William Schertzer
Advisor: Prof. Rampi Ramprasad
will propose a doctoral thesis entitled,
AI-Guided Investigation of Polymers for The Design of Robust Anion Exchange Membrane Fuel Cells
On
Thursday, Nov. 20, 2025
10 am - 12 pm
In
MRDC Room 3515
or
virtually via Teams:
Committee:
Prof. Rampi Ramprasad- School of Materials Science and Engineering (advisor)

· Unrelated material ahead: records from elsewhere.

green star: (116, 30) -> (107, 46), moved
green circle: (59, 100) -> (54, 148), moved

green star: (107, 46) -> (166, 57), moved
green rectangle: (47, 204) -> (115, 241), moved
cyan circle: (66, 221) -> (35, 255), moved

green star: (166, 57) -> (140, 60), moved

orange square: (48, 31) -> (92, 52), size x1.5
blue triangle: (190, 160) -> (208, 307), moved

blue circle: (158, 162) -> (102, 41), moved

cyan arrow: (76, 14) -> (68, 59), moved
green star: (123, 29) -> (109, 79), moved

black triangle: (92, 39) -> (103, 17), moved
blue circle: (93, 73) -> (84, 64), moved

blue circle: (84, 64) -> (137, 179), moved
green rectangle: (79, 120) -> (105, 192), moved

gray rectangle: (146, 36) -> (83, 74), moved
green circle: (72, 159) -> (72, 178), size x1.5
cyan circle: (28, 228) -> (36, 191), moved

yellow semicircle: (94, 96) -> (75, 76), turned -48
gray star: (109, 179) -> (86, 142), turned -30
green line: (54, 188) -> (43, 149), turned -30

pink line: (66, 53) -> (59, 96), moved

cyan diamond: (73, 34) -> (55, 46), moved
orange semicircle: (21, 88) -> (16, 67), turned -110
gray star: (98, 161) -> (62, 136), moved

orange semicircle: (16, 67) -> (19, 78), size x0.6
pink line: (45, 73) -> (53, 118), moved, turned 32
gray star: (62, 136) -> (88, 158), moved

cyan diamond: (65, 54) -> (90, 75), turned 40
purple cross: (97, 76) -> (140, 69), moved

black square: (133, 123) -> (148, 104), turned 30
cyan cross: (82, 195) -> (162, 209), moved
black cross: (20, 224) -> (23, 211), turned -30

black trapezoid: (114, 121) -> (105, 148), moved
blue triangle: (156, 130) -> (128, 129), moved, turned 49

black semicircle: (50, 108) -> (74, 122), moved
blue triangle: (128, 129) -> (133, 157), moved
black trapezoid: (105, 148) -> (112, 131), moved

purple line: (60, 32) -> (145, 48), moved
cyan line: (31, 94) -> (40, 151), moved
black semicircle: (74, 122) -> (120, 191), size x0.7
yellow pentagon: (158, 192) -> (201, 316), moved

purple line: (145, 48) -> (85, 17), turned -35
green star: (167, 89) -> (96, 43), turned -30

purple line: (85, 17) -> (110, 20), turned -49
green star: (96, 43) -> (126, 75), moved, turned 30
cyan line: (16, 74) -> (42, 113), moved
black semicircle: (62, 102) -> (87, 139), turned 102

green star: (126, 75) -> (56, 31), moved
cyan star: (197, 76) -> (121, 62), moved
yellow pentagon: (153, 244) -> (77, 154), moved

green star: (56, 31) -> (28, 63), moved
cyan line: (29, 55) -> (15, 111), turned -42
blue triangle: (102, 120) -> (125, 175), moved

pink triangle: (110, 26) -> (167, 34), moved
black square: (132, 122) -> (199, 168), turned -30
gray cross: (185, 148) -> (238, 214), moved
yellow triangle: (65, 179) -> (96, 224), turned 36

Prof. Ryan P. Lively- School of Chemical and Biomolecular Engineering
Prof. Chao Zhang- School of Computational Science and Engineering
Prof. Scott Danielsen- School of Materials Science and Engineering
Prof. Guoxiang (Emma) Hu- School of Materials Science and Engineering
Abstract: As the global demand for sustainable energy continues to rise, polymer-based anion exchange membranes (AEMs) have emerged as a promising platform for next-generation fuel cells that operate under alkaline conditions. However, the development of high-performance and durable AEMs is hindered by the vast design space of possible chemistries, the trade-offs among key transport and mechanical properties, and the scarcity of high-quality, structured experimental data. This thesis aims to accelerate the discovery, understanding, and lifetime prediction of AEM materials through a data-driven framework that integrates machine learning, physics-based modeling, and automated knowledge extraction from the scientific literature. The first part of this work establishes a computational pipeline for novel AEM copolymer design, where predictive models trained on curated literature data identify fluorine-free candidates with optimal combinations of hydroxide conductivity, water uptake, and swelling ratio. The second part introduces a physics-enforced neural network (PENN) that learns universal degradation behavior across diverse AEM chemistries and operating conditions, enabling the forecasting of long-term conductivity decay (up to 10,000 h) from minimal early-time data. The final part of the thesis leverages optical character recognition, computer vision, large language models, and heuristics to automate the extraction of complex, context-rich data from figures, schematics, tables, and text within AEM literature. Together, these efforts will create a closed-loop platform for polymer discovery and degradation modeling, transforming how experimental knowledge is captured and applied to accelerate the design of sustainable, high-performance materials for clean energy technologies.